Another noticeable difference can be found in the monthly average trip duration of the two member types. The following graph shows that trips of casual riders tend to be much longer than the ones from annual members. The trip duration of annual members is pretty steady throughout the year with an average of 10 to 15 minutes per ride. In comparison, the trip duration of casual riders tend to be much higher on average and fluctuates much more throughout the year with a maximum average of almost 45 minutes in February, and a minimum average of 20 minutes in November.
Conclusion
It seems like annual members use the bike-sharing for purposes such as transportation and commuting. Even though the number of rides peaks in summer, there is also some usage in the winter months by that member group. The number of rides is pretty steady throughout the week with it’s low on Sunday. By looking at the number of rides per hour we can see that most number of rides are being started in the hours between 4 - 6 PM, but also a noticeable peak in the morning hours between 6 - 8 AM.
In contrast, casual riders tend to use the service mostly on weekends and in the summer months for leisure activities and enjoyment.

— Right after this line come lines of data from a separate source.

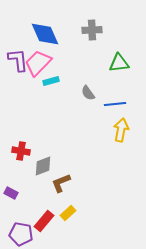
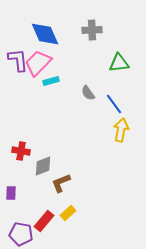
blue line: moved 1 px left; rotated 60 degrees clockwise
purple rectangle: rotated 64 degrees clockwise
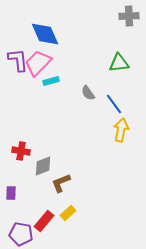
gray cross: moved 37 px right, 14 px up
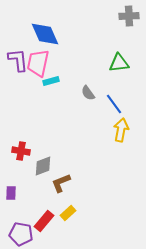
pink trapezoid: rotated 32 degrees counterclockwise
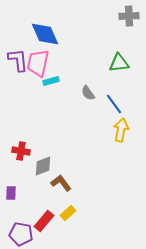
brown L-shape: rotated 75 degrees clockwise
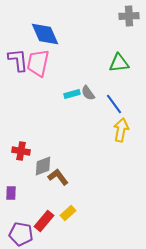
cyan rectangle: moved 21 px right, 13 px down
brown L-shape: moved 3 px left, 6 px up
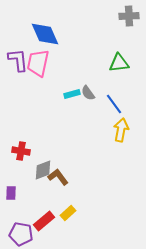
gray diamond: moved 4 px down
red rectangle: rotated 10 degrees clockwise
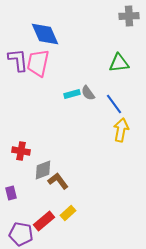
brown L-shape: moved 4 px down
purple rectangle: rotated 16 degrees counterclockwise
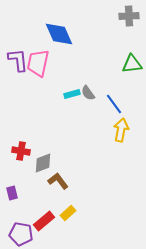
blue diamond: moved 14 px right
green triangle: moved 13 px right, 1 px down
gray diamond: moved 7 px up
purple rectangle: moved 1 px right
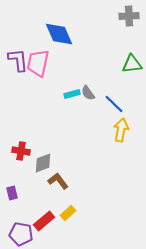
blue line: rotated 10 degrees counterclockwise
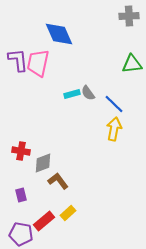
yellow arrow: moved 7 px left, 1 px up
purple rectangle: moved 9 px right, 2 px down
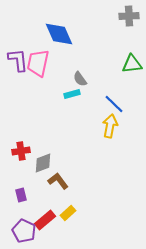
gray semicircle: moved 8 px left, 14 px up
yellow arrow: moved 4 px left, 3 px up
red cross: rotated 18 degrees counterclockwise
red rectangle: moved 1 px right, 1 px up
purple pentagon: moved 3 px right, 3 px up; rotated 15 degrees clockwise
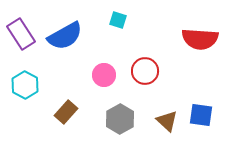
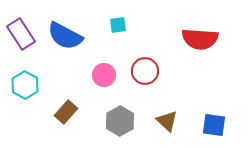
cyan square: moved 5 px down; rotated 24 degrees counterclockwise
blue semicircle: rotated 57 degrees clockwise
blue square: moved 13 px right, 10 px down
gray hexagon: moved 2 px down
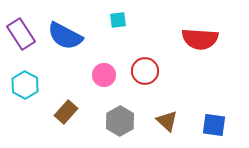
cyan square: moved 5 px up
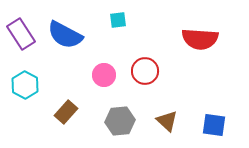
blue semicircle: moved 1 px up
gray hexagon: rotated 24 degrees clockwise
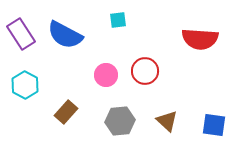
pink circle: moved 2 px right
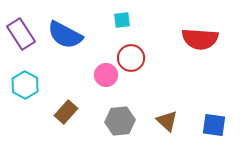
cyan square: moved 4 px right
red circle: moved 14 px left, 13 px up
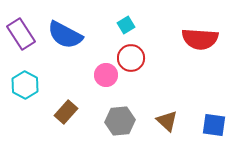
cyan square: moved 4 px right, 5 px down; rotated 24 degrees counterclockwise
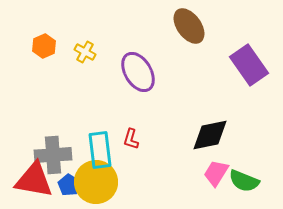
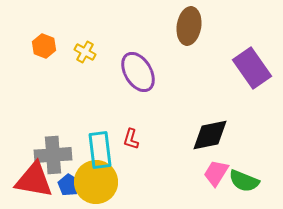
brown ellipse: rotated 45 degrees clockwise
orange hexagon: rotated 15 degrees counterclockwise
purple rectangle: moved 3 px right, 3 px down
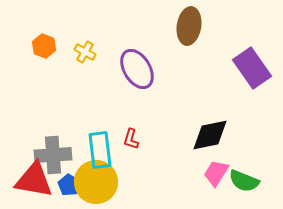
purple ellipse: moved 1 px left, 3 px up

Furthermore, the average trip duration of casual riders tend to be much higher and fluctuates a lot with averages of almost 45 minutes in February and to approximately 20 minutes in November. The average trip duration of annual members is pretty steady throughout the year with an average between 10-15 minutes.
Recommendations
Placement of advertisements at most popular stations
Place advertisements in the areas of most popular stations. The shiny areas in below heat map are the most popular pick-up spots. Note, that this heat map only considers data from the month with the highest number of rides, July (since Tableau can’t handle the entire data set)! In the second visualization, you can see the top-15 pick-up stations by name and how many rides were started respectively.
These advertisements can be digital on social media apps and restricted to certain areas, but also physical board advertisements in pedestrian areas.
Since it seems like casual riders are using the service as a way of staying active during their leisure time, the ads could highlight what benefits come with riding the bike such as physical health, mental health and even living a more sustainable life.
Pick-Up Spots in July
Most Popular Start Stations
Flexibility of memberships
To decrease the border of entry, more flexible memberships could be offered by giving the option to subscribe on a monthly base. Alternatively, quarterly or half-year memberships could be offered with gradual discounts off the monthly membership to attract more customers. Same here, advertisements should be placed at and around most popular stations (see above).